Nicholas Nickleby was Dickens' third novel, and supposedly his first romance. Nicholas Nickleby, the protagonist, is the son of a gentleman who made a bad investment (at the urging of his sweet but daft and motor-mouthed wife) and then conveniently died, leaving his wife, son, and daughter to deal with the consequences. Since this is Victorian England, where social "safety nets" were still a faintly futuristic notion, their only recourse is to rely on the kindness of their uncle, Ralph Nickleby. Unfortunately, Ralph Nickleby has all the mean-spirited selfishness of Scrooge and being the villain of the story, there is no redemptive arc for him, so he despises his late brother's son on sight, and forces his widowed sister-in-law and niece into what amounts to slum lodgings.

Nicholas, being a generally cheerful and good-hearted if somewhat hot-tempered young man, goes about trying to make his own way in life, along the way spending time in a cruel Yorkshire school, a traveling theatre troop, a very brief interview with a satirical political figure, and finally engages in a showdown with his uncle. He is aided and hindered along the way by a typically Dickensian cast of characters, most of which are extraneous to the central story.
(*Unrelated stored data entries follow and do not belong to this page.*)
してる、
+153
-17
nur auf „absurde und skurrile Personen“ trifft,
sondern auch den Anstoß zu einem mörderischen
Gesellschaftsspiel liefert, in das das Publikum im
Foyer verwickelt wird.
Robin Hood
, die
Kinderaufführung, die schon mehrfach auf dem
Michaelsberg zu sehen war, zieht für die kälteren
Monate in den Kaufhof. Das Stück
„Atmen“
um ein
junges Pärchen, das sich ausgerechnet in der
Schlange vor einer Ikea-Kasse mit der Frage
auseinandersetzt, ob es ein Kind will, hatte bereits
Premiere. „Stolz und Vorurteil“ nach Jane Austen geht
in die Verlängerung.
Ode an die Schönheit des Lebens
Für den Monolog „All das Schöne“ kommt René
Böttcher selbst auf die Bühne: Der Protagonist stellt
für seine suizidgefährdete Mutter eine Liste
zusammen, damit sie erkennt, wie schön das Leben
Like his earlier books, Nicholas Nickleby was published serially. Thus, many of the chapters are episodic, and there are extended forays into relatively unimportant side plots. One of the pleasures of reading Dickens is that the storytelling style is so different than modern books. People call Dickens "wordy" and he certainly was - almost no Dickens novel is short, and Nicholas Nickleby is over 800 pages. He spends entire chapters on minor characters and adventures that don't really advance the plot much, a thing that few modern authors are given the luxury to do. But if you like Dickens, then more Dickens is never a bad thing, and even the misadventures of Vincent Crummles and his traveling theatre troupe are entertaining, as silly and pointless as Nicholas's turn as Romeo may be.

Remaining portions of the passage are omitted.